Purchasing a property is a milestone for scaling most Indians and achieving it does require taking a home loan which can stretch to a term of anywhere between 15 to 30 years. The home loans are financially very helpful but on the other hand one should also consider protecting the asset. This is where home loan insurance comes in. It is safe to say that it is better to insure any kind of investment, including home loans so that the entire family is shielded from unpleasant surprises. Home Loan Insurance is to its types, benefits, costs, and custom strategies fitting your situation.
What is Home Loan Insurance?
Home Loan Insurance safeguards the borrower from the multiple risk factors affecting the repayment of the loans. Home loan insurance is coverage that manages the risk of a remaining home loan due to death, disability, or critical illness. In simpler terms even, the insurer pays off the loans to the lender.
Why Is Home Loan Insurance Critical?
A home loan is a form of borrowing that extends over a considerable amount of time. Life, however, remains uncertainty-filled – loss of employment, disability, and death are examples of what can render you unable to repay the loan.

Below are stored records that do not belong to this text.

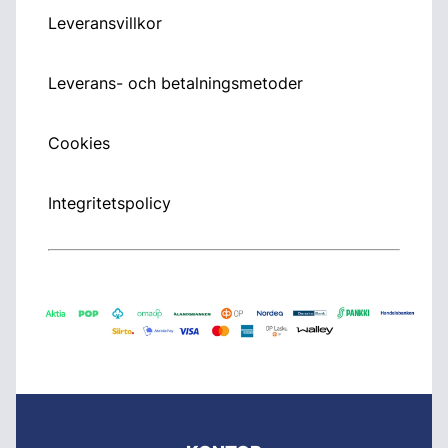
Leveransvillkor
Leverans- och betalningsmetoder
Cookies
Integritetspolicy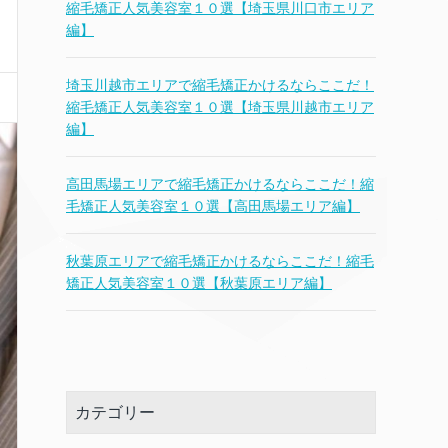
縮毛矯正人気美容室１０選【埼玉県川口市エリア
編】
埼玉川越市エリアで縮毛矯正かけるならここだ！
縮毛矯正人気美容室１０選【埼玉県川越市エリア
編】
高田馬場エリアで縮毛矯正かけるならここだ！縮
毛矯正人気美容室１０選【高田馬場エリア編】
秋葉原エリアで縮毛矯正かけるならここだ！縮毛
矯正人気美容室１０選【秋葉原エリア編】
カテゴリー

In the absence of home loan insurance:
- Your family will have a hard time repaying the balance amount.
- The lender may initiate the process of foreclosure.

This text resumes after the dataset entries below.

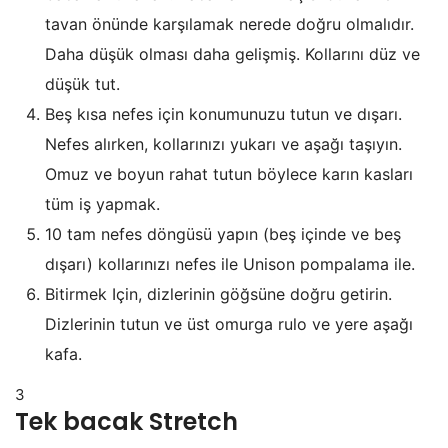
tavan önünde karşılamak nerede doğru olmalıdır.
Daha düşük olması daha gelişmiş. Kollarını düz ve
düşük tut.
Beş kısa nefes için konumunuzu tutun ve dışarı.
Nefes alırken, kollarınızı yukarı ve aşağı taşıyın.
Omuz ve boyun rahat tutun böylece karın kasları
tüm iş yapmak.
10 tam nefes döngüsü yapın (beş içinde ve beş
dışarı) kollarınızı nefes ile Unison pompalama ile.
Bitirmek Için, dizlerinin göğsüne doğru getirin.
Dizlerinin tutun ve üst omurga rulo ve yere aşağı
kafa.
3
Tek bacak Stretch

- Your family may forgo the dream of purchasing a house.
- You may end up losing the hard-earned equity in the property.
Types of Home Loan Insurance
Mortgage Protection Insurance (MPI)
This is the most commonly used type of home loan insurance and operates on the basis of the insurance amount equaling the outstanding loans balance. In the event of the borrower’s death or permanent disability, the insurer will discharge the outstanding amount to the lender.
Term Life Insurance with Home Loans Rider
A home loans rider added to a term life insurance policy takes care of the loans repayment amount in case of death during the policy term. This option also provides a lump sum benefit to the family.
Critical Illness Insurance
This policy takes care of life-threatening illnesses like cancer, heart attack, or stroke. If the policyholder is diagnosed with any of these conditions, the insurance will pay off the pending loans freeing the individual from the financial burden during difficult times.
Loan Protection Plan
This is a mixture of life insurance and income protection insurance which covers your EMIs for a certain duration, in case you lose your job or suffer from income interruption.
The Advantages of Home Loan Insurance
Financial Security of your Family
In the unfortunate situation of your death or disability, home loan insurance helps to secure the future of your family by ensuring they do not have to make loans repayments.
Guard your Home
Your home is one of the most important assets in your life. The home loan insurance enables your family to have ownership without the concern of losing it due to loans defaults securing the value of the property.
Concentration Relieves Stress
Having your mortgage protected means that you can focus on work and family without having to be concerned about unexpected financial difficulties.
Benefits of Affordability
Since the home loans insurance premium payment is less than that of life insurance policy premium, it is far more cost efficient. This is because the coverage amount diminishes over the period when the loan balance is paid down.
Easy Loan Acceptance
Certain lenders may accept the loans faster or offer a better interest rate if you take home loan insurance as part of your credits package.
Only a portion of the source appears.